_Records shown_

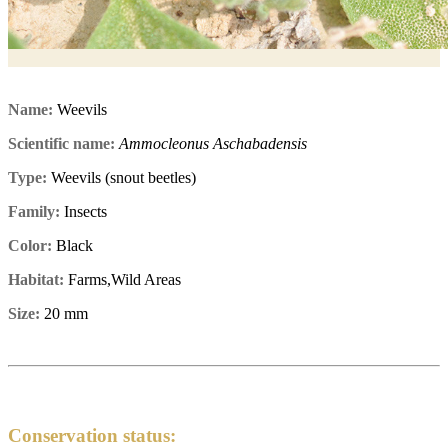
Name:
Weevils
Scientific name:
Ammocleonus Aschabadensis
Type:
Weevils (snout beetles)
Family:
Insects
Color:
Black
Habitat:
Farms,Wild Areas
Size:
20 mm
Conservation status:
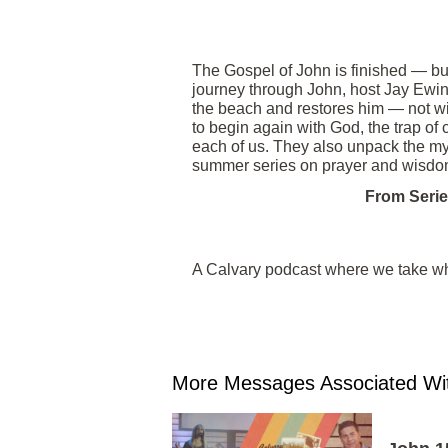
The Gospel of John is finished — but
journey through John, host Jay Ewin
the beach and restores him — not wi
to begin again with God, the trap of
each of us. They also unpack the mys
summer series on prayer and wisdo
From Serie
A Calvary podcast where we take wha
More Messages Associated Wit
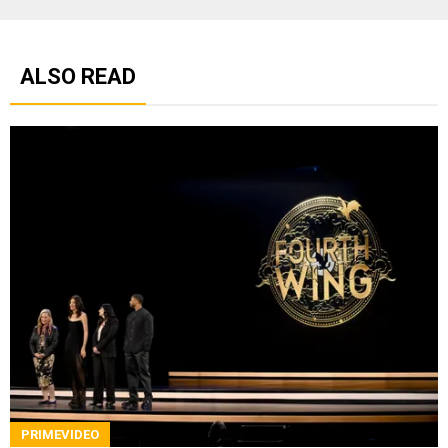
ALSO READ
PRIMEVIDEO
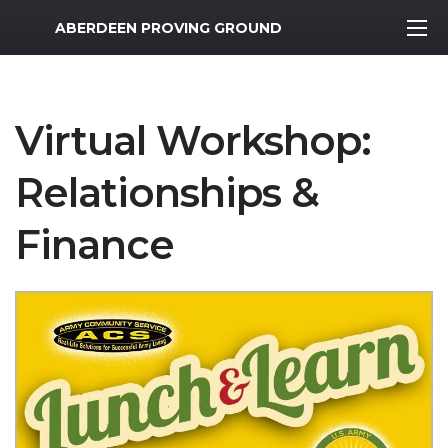
MWR Logo
ABERDEEN PROVING GROUND
Virtual Workshop:
Relationships &
Finance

_Instructions for the task_
Out of the material above, gather each line where "John" appears.

_Solution for this exercise_
The Gospel of John is finished — but
journey through John, host Jay Ewin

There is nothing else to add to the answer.